In FY2021/22, IRAS initiated over 160 engagement sessions with taxpayers and stakeholders, including with the Singapore Chartered Tax Professionals (SCTP) and trade associations. The community feedback gathered was used to improve the design and administration of rules, and to develop taxpayer-centric solutions. For example, several rounds of user-testing and interviews were conducted to ensure the redesigned IRAS website provided an intuitive and user-friendly experience.

Achieving High Tax Compliance

Tax compliance remained high in Singapore. For the FY, we rolled out two tax frameworks which were co-designed with SCTP, Big 4 accounting firms and several large companies to help companies strengthen tax compliance. The Tax Governance Framework seeks to enhance tax governance in a company by elevating it to the Board level. The Tax Risk Management and Control Framework for Corporate Income Tax guides large companies in establishing robust internal controls and processes to identify, mitigate and monitor key Corporate Income Tax risks.

IRAS is also exploring ways to improve taxpayers’ audit experience through greater transparency of our audit process. In FY2021/22, close to 80 taxpayers participated in our Pre-Audit Taxpayer Engagement pilot programme. The programme aimed to provide greater clarity on audit objectives and address taxpayers’ concerns over the audit process early. Through the engagement, IRAS auditors were also able to gain a better understanding of taxpayers’ business operations, speeding up audit case completion.

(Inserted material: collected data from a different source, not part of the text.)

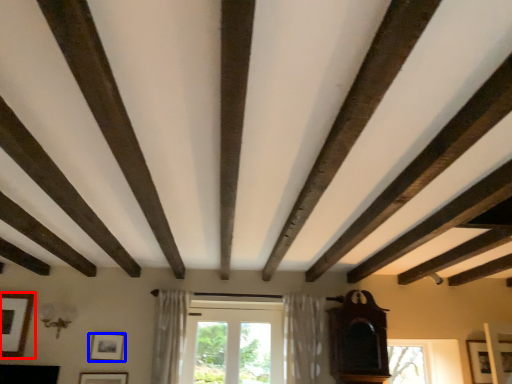 Question: Among these objects, which one is nearest to the camera, picture frame (highlighted by a red box) or picture frame (highlighted by a blue box)?

Choices:
 (A) picture frame
 (B) picture frame

Answer: (A) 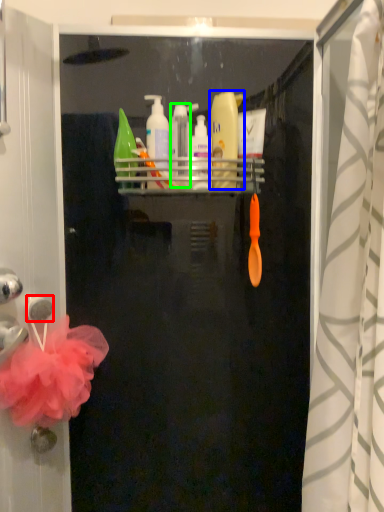 Question: Based on their relative distances, which object is nearer to towel bar (highlighted by a red box)? Choose from cleaning product (highlighted by a blue box) and toiletry (highlighted by a green box).

Choices:
 (A) cleaning product
 (B) toiletry

Answer: (B) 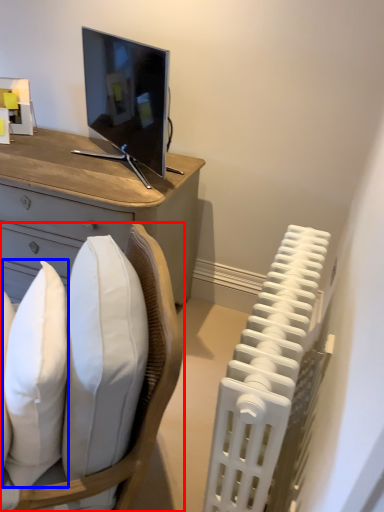 Question: Among these objects, which one is farthest to the camera, chair (highlighted by a red box) or pillow (highlighted by a blue box)?

Choices:
 (A) chair
 (B) pillow

Answer: (B) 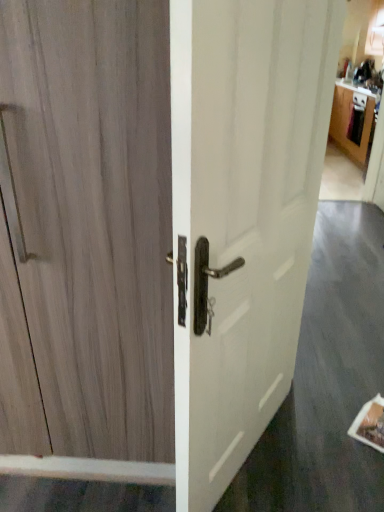 At what (x,y) coordinates should I click in order to perform the action: click on light brown wood door at left. Please return your answer as a coordinate pair (x, y). This screenshot has height=512, width=384. Looking at the image, I should click on (95, 216).

In order to click on white glossy door handle at center in this screenshot , I will do `click(253, 211)`.

Would you say wooden cabinet at upper right contains light brown wood door at left?

No.

Is point (333, 118) in front of point (108, 342)?

That is False.

Which is more to the right, wooden cabinet at upper right or light brown wood door at left?

wooden cabinet at upper right.

Where is `screen door that appears below the wooden cabinet at upper right (from the image's perspective)`? The image size is (384, 512). screen door that appears below the wooden cabinet at upper right (from the image's perspective) is located at coordinates (253, 211).

Would you say white glossy door handle at center is a long distance from wooden cabinet at upper right?

Yes, white glossy door handle at center is far from wooden cabinet at upper right.

Is wooden cabinet at upper right surrounded by white glossy door handle at center?

Definitely not — wooden cabinet at upper right is not inside white glossy door handle at center.

Which of these two, white glossy door handle at center or wooden cabinet at upper right, is bigger?

Bigger between the two is wooden cabinet at upper right.

From a real-world perspective, between light brown wood door at left and wooden cabinet at upper right, who is vertically higher?

light brown wood door at left.

Could you tell me if light brown wood door at left is turned towards wooden cabinet at upper right?

No, light brown wood door at left is not aimed at wooden cabinet at upper right.

Which object is more forward, light brown wood door at left or wooden cabinet at upper right?

light brown wood door at left is in front.

Which object is further away from the camera taking this photo, wooden cabinet at upper right or white glossy door handle at center?

wooden cabinet at upper right is more distant.

From a real-world perspective, is wooden cabinet at upper right physically below white glossy door handle at center?

Yes, from a real-world perspective, wooden cabinet at upper right is below white glossy door handle at center.

Does wooden cabinet at upper right have a greater height compared to white glossy door handle at center?

No.

From the image's perspective, is wooden cabinet at upper right located above or below white glossy door handle at center?

Clearly, from the image's perspective, wooden cabinet at upper right is above white glossy door handle at center.

Is light brown wood door at left looking in the opposite direction of white glossy door handle at center?

No, light brown wood door at left's orientation is not away from white glossy door handle at center.

Is light brown wood door at left wider than white glossy door handle at center?

In fact, light brown wood door at left might be narrower than white glossy door handle at center.

Looking at this image, does light brown wood door at left lie behind white glossy door handle at center?

Yes, light brown wood door at left is further from the camera.

In the image, is white glossy door handle at center positioned in front of or behind light brown wood door at left?

In the image, white glossy door handle at center appears in front of light brown wood door at left.

From the image's perspective, is white glossy door handle at center on top of light brown wood door at left?

Yes, from the image's perspective, white glossy door handle at center is over light brown wood door at left.

Is white glossy door handle at center wider or thinner than light brown wood door at left?

Considering their sizes, white glossy door handle at center looks broader than light brown wood door at left.

Based on the photo, is white glossy door handle at center completely or partially outside of light brown wood door at left?

Absolutely, white glossy door handle at center is external to light brown wood door at left.

Find the location of `door below the wooden cabinet at upper right (from the image's perspective)`. door below the wooden cabinet at upper right (from the image's perspective) is located at coordinates (95, 216).

Locate an element on the screen. screen door above the wooden cabinet at upper right (from a real-world perspective) is located at coordinates (253, 211).

Based on their spatial positions, is wooden cabinet at upper right or light brown wood door at left closer to white glossy door handle at center?

light brown wood door at left.

Based on their spatial positions, is light brown wood door at left or white glossy door handle at center closer to wooden cabinet at upper right?

white glossy door handle at center is closer to wooden cabinet at upper right.

Based on their spatial positions, is white glossy door handle at center or light brown wood door at left further from wooden cabinet at upper right?

Among the two, light brown wood door at left is located further to wooden cabinet at upper right.

Estimate the real-world distances between objects in this image. Which object is further from light brown wood door at left, white glossy door handle at center or wooden cabinet at upper right?

wooden cabinet at upper right is further to light brown wood door at left.

Looking at the image, which one is located further to light brown wood door at left, wooden cabinet at upper right or white glossy door handle at center?

wooden cabinet at upper right is positioned further to the anchor light brown wood door at left.

When comparing their distances from white glossy door handle at center, does light brown wood door at left or wooden cabinet at upper right seem closer?

light brown wood door at left lies closer to white glossy door handle at center than the other object.

The image size is (384, 512). Identify the location of door between white glossy door handle at center and wooden cabinet at upper right along the z-axis. (95, 216).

We continued to take firm actions against the minority of errant taxpayers. In FY2021/22, we audited and investigated 8,665 cases and recovered $385 million in taxes and penalties.

Audit

Supporting Businesses and Individuals During Covid-19

Beyond tax collection, IRAS continued to disburse enterprise grants on behalf of Government to support businesses, jobs and wage growth for Singaporeans. In FY2021/22, IRAS disbursed a total of $8.2 billion under various schemes 1 including the Wage Credit Scheme (WCS), Jobs Support Scheme (JSS), Jobs Growth Incentive (JGI) and Rental Support Scheme (RSS):

  • $840 million in WCS payouts to more than 99,000 employers on qualifying wage increases.
  • $3.1 billion in payouts to over 130,000 businesses under the JSS.
  • $2 billion in JGI payouts to over 74,100 employers.
  • $1.1 billion in payouts under the RSS to over 140,000 eligible tenants and owner-occupiers.

“IRAS celebrates its 30th year as a statutory board this year. It has come a long way to become a trusted partner of taxpayers in nation-building, with an efficient system of tax collection, seamless and convenient taxpayer services, as well as a high level of tax compliance. We will continue our transformation to be the leading tax revenue authority in the world, partnering the community, and contributing to nation building and inclusive growth.” said Mr Ng Wai Choong, Commissioner of Inland Revenue/Chief Executive Officer.

For more information, please refer to the IRAS Annual Report FY2021/22 and tax statistics.

 

Inland Revenue Authority of Singapore 


1 Other disbursements included the Special Employment Credit Scheme, Enabling Employment Credit Scheme, SkillsFuture Enterprise Credit and Foreign Worker Levy rebate.